Angela Davis

Conductor

  • Born: January 26, 1944
  • Birthplace: Birmingham, Alabama

Activist, philosopher, and writer

A radical communist and defender of violent rebellion during her youth, Davis eventually became a respected advocate for civil rights and reform of the criminal justice system. She also is a successful teacher, writer, and speaker.

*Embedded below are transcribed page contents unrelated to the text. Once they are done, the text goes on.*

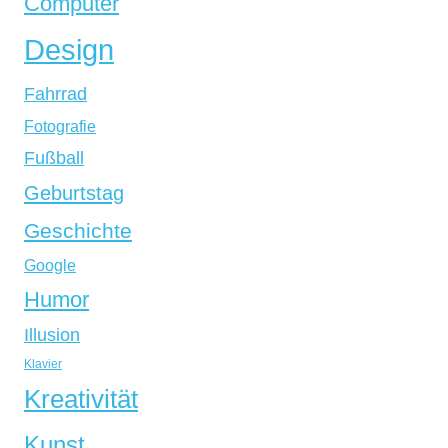
Computer
Design
Fahrrad
Fotografie
Fußball
Geburtstag
Geschichte
Google
Humor
Illusion
Klavier
Kreativität
Kunst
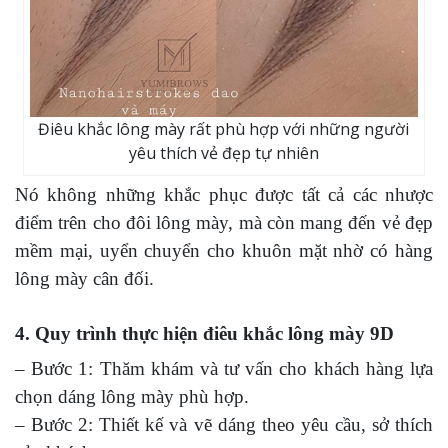
Điêu khắc lông mày rất phù hợp với những người
yêu thích vẻ đẹp tự nhiên
Nó không những khắc phục được tất cả các nhược
điểm trên cho đôi lông mày, mà còn mang đến vẻ đẹp
mềm mại, uyển chuyển cho khuôn mặt nhờ có hàng
lông mày cân đối.
4. Quy trình thực hiện điêu khắc lông mày 9D
– Bước 1: Thăm khám và tư vấn cho khách hàng lựa
chọn dáng lông mày phù hợp.
– Bước 2: Thiết kế và vẽ dáng theo yêu cầu, sở thích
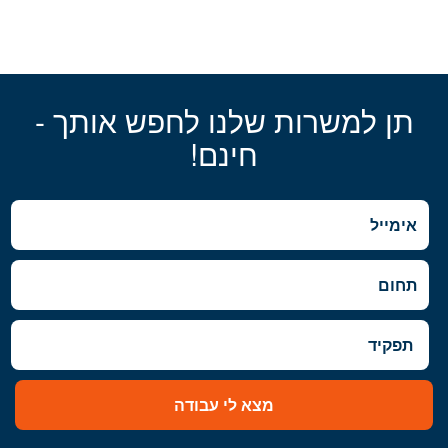
תן למשרות שלנו לחפש אותך -
חינם!
מצא לי עבודה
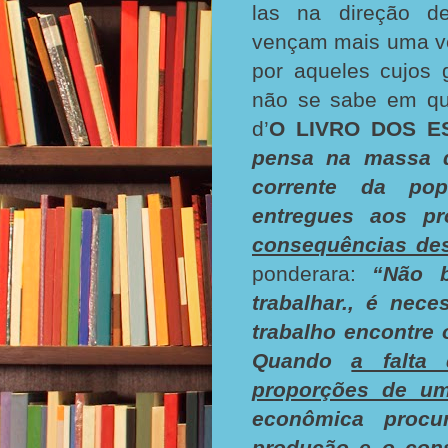
las na direção de
vençam mais uma v
por aqueles cujos g
não se sabe em qu
d’
O LIVRO DOS E
pensa na massa d
corrente da pop
entregues aos pr
consequências des
ponderara:
“Não 
trabalhar., é nec
trabalho encontre
Quando
a falta
proporções de um
econômica procu
produção e o cons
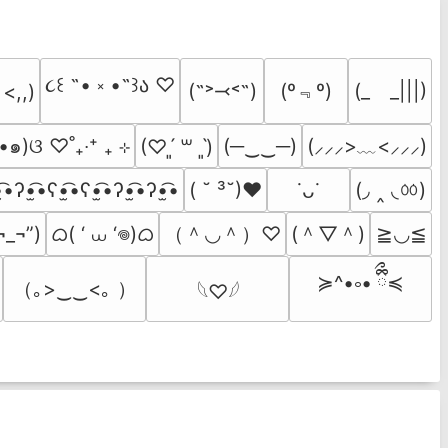
૮꒰ ˶• ༝ •˶꒱ა ♡
(º﹃º)
(˶˃⤙˂˶)
(_　_|||)
 <,,)
•๑)ଓ ♡˚₊‧⁺ ₊ ⊹
(─‿‿─)
(⸝⸝⸝>﹏<⸝⸝⸝)
(♡ˊ͈ ꒳ ˋ͈)
(◞ ‸ ◟ㆀ)
̫͡•ʔ•̫͡•ʕ•̫͡•ʕ•̫͡•ʔ•̫͡•ʔ•̫͡•
( ˘ ³˘)♥
˙ᴗ˙
ᜊ( ‘ ⩊ ‘𖦹)ᜊ
（＾◡＾）♡
(＾▽＾)
¬_¬”)
≧◡≦
≽^•༚• ྀིྀ≼
（｡>‿‿<｡ ）
𓆩♡𓆪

Areas of achievement: Gay and lesbian issues; Social issues; Women’s rights

Early Life

Born in 1944, Angela Yvonne Davis was the oldest of four children and was raised in a middle-class family in Birmingham, Alabama. Her mother was an elementary school teacher, and her father was a college-educated mechanic who owned and operated a service station. The family lived in a predominantly white neighborhood called Dynamite Hill after black-owned homes were bombed. She attended a segregated elementary school, where she was an excellent student. At the age of fourteen, she was awarded a scholarship by the American Friends Service Committee, allowing her to attend the progressive Elisabeth Irwin High School in Greenwich Village, New York. While there, she stayed in the home of a white Episcopal priest, the ReverendWilliam Melish, a staunch supporter of civil rights and a friend of left-wing radicals. During this period, Davis became attracted to the theories of Karl Marx, and she joined a communist youth organization, Advance.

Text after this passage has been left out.